Records drawn from a dataset

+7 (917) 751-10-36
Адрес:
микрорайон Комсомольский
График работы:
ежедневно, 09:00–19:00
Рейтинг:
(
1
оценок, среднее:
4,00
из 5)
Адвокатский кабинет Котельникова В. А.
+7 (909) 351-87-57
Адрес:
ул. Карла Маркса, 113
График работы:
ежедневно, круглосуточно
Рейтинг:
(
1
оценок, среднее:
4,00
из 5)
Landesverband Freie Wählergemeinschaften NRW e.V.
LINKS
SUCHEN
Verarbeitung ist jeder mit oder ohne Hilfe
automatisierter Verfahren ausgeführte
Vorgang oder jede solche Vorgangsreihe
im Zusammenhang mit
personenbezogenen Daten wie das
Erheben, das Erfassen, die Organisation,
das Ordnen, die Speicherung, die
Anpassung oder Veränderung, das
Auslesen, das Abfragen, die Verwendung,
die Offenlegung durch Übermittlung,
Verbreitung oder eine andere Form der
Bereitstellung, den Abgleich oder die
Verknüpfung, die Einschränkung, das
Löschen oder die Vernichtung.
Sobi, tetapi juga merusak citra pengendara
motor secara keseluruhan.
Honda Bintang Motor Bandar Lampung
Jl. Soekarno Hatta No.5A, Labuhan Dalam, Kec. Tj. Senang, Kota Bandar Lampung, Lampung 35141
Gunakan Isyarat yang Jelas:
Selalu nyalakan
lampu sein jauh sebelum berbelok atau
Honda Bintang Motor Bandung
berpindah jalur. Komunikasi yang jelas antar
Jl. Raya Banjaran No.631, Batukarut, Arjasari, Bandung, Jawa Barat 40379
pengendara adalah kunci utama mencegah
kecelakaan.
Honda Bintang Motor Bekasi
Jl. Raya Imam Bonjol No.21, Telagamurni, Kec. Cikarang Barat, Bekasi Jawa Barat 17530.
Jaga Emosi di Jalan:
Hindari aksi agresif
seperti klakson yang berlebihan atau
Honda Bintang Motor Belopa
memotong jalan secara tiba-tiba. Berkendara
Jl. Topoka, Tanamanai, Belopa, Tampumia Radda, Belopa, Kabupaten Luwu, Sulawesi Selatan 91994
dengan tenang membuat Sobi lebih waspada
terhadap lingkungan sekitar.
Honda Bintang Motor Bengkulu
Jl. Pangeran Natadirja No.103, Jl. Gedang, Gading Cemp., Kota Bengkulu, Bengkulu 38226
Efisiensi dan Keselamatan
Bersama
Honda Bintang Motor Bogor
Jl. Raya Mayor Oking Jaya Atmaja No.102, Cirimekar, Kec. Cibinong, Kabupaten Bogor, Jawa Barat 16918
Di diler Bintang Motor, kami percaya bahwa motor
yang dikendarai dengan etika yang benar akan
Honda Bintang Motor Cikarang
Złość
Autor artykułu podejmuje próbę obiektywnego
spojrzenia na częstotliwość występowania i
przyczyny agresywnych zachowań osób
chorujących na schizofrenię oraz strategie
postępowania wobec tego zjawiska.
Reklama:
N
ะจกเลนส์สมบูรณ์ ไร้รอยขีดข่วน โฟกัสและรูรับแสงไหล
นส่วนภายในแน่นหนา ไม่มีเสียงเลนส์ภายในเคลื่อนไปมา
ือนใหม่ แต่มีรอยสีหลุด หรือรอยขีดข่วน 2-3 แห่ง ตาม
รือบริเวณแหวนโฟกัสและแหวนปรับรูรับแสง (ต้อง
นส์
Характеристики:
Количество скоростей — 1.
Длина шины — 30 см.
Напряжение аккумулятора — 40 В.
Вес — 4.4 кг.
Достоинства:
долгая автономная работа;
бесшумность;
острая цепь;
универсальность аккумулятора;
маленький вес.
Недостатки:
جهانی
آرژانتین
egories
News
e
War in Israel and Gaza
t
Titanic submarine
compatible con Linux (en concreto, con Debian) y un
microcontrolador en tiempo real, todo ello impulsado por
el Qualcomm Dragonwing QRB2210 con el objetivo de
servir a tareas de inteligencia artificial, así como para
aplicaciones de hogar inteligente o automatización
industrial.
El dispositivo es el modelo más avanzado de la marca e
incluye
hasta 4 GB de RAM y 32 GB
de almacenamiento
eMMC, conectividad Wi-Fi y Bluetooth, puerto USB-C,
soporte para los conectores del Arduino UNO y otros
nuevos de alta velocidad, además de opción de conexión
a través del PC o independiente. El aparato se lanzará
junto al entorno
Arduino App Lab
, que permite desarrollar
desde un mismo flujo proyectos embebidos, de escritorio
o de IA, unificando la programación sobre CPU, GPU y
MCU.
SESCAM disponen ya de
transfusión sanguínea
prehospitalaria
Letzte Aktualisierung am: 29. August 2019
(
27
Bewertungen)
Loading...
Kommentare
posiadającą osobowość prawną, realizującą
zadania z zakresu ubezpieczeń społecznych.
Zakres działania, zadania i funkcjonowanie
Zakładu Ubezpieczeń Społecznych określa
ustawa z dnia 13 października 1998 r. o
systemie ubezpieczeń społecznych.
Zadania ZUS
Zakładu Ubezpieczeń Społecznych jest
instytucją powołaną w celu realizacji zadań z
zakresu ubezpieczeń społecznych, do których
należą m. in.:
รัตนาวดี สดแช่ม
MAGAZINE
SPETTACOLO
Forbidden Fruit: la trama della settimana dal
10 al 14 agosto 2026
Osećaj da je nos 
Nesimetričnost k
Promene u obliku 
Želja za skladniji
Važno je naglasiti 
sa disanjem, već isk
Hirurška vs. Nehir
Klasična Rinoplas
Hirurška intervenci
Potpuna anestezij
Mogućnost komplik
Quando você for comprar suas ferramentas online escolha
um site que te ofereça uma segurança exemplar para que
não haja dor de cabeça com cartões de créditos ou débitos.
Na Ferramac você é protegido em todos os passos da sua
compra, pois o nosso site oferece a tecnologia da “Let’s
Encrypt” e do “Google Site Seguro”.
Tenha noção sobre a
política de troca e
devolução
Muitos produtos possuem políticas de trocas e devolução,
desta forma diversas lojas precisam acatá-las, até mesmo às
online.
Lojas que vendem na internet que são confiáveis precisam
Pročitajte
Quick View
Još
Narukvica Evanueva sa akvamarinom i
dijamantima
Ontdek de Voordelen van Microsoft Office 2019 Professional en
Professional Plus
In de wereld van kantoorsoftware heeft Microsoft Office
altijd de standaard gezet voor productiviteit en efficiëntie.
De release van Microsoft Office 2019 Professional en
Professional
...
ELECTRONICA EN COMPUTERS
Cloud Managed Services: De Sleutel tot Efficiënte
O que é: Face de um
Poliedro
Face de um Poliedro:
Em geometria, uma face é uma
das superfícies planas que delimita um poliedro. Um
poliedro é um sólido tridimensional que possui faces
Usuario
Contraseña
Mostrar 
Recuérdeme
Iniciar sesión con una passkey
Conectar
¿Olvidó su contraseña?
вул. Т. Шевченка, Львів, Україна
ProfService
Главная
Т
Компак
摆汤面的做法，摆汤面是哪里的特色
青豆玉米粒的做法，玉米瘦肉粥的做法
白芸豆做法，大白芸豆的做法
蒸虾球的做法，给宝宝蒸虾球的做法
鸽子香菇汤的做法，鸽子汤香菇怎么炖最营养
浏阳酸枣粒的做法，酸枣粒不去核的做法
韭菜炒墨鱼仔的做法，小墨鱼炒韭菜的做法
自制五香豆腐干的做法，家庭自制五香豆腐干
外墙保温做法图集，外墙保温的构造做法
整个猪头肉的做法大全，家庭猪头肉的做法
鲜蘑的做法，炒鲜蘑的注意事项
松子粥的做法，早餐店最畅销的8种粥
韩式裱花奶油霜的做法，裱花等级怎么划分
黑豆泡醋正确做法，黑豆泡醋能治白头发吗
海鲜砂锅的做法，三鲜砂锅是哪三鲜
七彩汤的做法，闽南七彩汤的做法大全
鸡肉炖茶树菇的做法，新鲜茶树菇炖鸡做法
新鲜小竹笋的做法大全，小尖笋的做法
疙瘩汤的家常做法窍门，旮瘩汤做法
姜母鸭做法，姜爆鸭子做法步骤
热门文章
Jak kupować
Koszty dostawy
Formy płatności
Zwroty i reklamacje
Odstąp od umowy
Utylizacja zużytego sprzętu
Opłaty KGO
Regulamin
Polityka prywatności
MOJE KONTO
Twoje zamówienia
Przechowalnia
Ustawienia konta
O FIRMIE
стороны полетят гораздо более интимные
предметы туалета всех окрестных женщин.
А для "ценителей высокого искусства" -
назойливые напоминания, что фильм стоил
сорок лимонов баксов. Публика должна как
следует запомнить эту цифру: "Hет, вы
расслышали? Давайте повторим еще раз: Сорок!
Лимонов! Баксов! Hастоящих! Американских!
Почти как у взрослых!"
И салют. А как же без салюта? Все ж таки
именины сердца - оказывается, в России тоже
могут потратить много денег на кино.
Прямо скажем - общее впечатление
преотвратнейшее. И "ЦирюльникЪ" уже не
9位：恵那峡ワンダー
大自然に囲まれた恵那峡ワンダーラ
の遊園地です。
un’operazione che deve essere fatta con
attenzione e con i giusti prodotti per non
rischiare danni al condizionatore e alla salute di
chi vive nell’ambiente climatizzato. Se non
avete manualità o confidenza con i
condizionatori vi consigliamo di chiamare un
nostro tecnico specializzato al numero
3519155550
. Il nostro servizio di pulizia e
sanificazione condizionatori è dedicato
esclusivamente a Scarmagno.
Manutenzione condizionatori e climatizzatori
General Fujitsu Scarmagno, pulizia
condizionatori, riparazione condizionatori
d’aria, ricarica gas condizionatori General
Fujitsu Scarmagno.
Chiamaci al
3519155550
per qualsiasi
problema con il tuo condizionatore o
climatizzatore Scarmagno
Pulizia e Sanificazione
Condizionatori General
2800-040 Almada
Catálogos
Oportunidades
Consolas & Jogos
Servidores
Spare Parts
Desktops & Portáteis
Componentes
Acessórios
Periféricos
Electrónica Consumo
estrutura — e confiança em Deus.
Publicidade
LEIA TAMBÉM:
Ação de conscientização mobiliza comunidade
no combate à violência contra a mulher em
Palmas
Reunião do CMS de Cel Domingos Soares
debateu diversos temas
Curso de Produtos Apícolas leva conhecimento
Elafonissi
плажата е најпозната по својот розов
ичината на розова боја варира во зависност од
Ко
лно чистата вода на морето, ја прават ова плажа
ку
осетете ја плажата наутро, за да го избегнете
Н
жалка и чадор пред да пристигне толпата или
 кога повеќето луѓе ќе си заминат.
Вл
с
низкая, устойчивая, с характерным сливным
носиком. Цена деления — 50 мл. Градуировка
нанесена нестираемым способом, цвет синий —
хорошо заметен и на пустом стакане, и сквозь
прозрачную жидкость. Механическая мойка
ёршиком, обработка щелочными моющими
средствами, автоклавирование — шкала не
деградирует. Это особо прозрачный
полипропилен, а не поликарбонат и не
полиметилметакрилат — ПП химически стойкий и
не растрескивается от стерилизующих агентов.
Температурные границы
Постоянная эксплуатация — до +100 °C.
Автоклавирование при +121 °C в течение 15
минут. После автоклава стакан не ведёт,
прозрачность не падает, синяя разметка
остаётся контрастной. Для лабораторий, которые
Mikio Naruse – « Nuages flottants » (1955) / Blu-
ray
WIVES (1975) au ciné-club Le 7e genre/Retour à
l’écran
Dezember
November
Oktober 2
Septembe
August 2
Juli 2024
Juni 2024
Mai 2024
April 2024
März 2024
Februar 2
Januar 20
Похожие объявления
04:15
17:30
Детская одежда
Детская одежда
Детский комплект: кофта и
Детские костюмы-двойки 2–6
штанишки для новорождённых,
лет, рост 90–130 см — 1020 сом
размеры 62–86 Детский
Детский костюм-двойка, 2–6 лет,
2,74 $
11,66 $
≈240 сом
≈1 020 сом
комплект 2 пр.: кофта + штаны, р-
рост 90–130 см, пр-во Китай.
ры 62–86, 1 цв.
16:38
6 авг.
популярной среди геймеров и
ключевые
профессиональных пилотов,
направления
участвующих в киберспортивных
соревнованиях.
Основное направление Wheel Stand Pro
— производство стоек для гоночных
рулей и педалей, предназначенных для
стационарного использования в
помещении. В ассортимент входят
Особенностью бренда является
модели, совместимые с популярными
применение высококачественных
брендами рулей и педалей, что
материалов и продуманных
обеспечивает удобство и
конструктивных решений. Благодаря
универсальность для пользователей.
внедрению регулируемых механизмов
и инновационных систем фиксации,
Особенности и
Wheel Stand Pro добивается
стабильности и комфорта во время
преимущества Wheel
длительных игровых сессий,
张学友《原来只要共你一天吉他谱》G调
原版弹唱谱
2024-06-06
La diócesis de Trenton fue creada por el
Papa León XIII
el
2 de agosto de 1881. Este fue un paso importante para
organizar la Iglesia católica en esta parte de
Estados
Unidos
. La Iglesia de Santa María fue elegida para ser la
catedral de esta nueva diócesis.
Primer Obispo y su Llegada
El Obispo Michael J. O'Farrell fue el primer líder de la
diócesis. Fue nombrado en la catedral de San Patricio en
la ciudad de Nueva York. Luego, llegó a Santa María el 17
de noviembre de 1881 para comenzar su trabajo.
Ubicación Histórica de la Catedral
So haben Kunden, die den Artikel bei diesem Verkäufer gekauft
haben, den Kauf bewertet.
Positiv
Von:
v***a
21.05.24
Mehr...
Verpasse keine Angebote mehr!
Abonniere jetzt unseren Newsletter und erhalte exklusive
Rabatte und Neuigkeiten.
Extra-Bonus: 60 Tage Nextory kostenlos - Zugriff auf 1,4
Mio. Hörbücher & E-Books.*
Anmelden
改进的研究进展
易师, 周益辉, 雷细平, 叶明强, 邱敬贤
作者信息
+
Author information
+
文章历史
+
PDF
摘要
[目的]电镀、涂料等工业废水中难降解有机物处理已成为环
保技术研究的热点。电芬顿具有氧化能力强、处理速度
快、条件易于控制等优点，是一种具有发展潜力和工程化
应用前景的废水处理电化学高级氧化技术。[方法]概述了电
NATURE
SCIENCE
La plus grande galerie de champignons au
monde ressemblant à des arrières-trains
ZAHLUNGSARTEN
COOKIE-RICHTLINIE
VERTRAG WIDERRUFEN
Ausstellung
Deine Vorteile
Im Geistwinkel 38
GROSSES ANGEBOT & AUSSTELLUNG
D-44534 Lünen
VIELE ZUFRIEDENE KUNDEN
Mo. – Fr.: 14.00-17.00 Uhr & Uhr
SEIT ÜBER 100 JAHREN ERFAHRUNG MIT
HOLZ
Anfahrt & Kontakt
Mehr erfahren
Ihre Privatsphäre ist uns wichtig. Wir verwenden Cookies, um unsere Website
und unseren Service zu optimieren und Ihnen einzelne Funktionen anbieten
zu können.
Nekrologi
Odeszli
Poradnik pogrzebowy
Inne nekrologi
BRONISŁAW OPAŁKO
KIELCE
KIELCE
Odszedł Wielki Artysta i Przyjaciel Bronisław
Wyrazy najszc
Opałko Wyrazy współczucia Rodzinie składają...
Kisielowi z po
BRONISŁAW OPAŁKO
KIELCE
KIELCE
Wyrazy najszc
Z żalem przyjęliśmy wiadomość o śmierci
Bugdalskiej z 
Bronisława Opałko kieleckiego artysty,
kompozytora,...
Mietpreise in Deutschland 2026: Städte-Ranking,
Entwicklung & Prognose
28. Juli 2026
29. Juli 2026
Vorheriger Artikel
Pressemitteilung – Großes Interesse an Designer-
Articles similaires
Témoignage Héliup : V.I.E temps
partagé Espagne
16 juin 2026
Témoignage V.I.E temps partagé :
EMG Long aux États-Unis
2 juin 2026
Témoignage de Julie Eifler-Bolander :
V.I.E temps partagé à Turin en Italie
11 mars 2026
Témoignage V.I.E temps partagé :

### Problem requirements
Look above and repeat, character for character, the lines from the first one to the line with "personenbezogenen Daten wie das", counting both.

### Output for this task
+7 (917) 751-10-36
Адрес:
микрорайон Комсомольский
График работы:
ежедневно, 09:00–19:00
Рейтинг:
(
1
оценок, среднее:
4,00
из 5)
Адвокатский кабинет Котельникова В. А.
+7 (909) 351-87-57
Адрес:
ул. Карла Маркса, 113
График работы:
ежедневно, круглосуточно
Рейтинг:
(
1
оценок, среднее:
4,00
из 5)
Landesverband Freie Wählergemeinschaften NRW e.V.
LINKS
SUCHEN
Verarbeitung ist jeder mit oder ohne Hilfe
automatisierter Verfahren ausgeführte
Vorgang oder jede solche Vorgangsreihe
im Zusammenhang mit
personenbezogenen Daten wie das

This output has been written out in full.